*RECORDS SHOWN*.
Content starts
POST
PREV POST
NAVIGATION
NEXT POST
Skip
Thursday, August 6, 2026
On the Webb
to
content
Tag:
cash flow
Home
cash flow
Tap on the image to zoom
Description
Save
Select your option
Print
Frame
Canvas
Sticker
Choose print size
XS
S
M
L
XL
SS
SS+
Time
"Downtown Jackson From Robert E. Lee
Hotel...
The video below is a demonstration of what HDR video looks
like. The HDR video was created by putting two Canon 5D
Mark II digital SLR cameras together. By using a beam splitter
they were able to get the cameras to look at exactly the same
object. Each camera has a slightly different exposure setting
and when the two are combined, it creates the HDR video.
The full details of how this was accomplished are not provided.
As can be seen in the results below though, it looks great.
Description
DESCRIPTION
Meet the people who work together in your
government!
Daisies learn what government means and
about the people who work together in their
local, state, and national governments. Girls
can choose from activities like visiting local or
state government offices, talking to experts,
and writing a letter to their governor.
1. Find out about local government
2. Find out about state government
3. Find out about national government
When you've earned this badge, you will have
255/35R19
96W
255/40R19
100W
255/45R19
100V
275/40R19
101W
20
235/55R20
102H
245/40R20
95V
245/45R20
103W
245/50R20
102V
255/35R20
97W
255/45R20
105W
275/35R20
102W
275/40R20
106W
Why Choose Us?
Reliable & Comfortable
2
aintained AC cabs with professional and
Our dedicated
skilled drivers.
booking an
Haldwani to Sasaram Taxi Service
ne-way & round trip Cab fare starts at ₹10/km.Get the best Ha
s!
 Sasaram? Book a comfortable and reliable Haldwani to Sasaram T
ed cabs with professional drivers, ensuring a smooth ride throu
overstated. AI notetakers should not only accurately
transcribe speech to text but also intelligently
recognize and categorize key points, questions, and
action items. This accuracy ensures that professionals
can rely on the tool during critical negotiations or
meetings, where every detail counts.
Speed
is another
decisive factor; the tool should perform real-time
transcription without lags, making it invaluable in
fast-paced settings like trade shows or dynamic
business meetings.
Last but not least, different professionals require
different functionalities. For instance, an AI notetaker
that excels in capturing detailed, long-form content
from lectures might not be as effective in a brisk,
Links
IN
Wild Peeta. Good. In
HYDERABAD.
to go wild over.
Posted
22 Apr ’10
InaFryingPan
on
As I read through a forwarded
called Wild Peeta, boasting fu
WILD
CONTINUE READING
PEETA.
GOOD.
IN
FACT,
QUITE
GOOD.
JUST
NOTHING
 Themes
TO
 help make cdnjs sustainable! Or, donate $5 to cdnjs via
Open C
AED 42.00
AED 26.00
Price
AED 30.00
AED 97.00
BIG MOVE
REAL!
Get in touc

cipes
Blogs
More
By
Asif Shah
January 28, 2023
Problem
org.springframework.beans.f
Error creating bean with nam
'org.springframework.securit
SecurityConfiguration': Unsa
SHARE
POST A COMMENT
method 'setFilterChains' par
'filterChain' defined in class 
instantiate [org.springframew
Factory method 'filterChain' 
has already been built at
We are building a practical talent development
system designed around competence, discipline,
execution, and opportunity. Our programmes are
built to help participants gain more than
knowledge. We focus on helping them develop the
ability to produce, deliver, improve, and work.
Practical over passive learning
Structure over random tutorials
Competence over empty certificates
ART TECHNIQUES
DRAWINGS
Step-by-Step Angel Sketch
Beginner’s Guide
Content ends
The answer must be every line of the data that holds the word "built".

*EXERCISE SOLUTION*.
has already been built at
built to help participants gain more than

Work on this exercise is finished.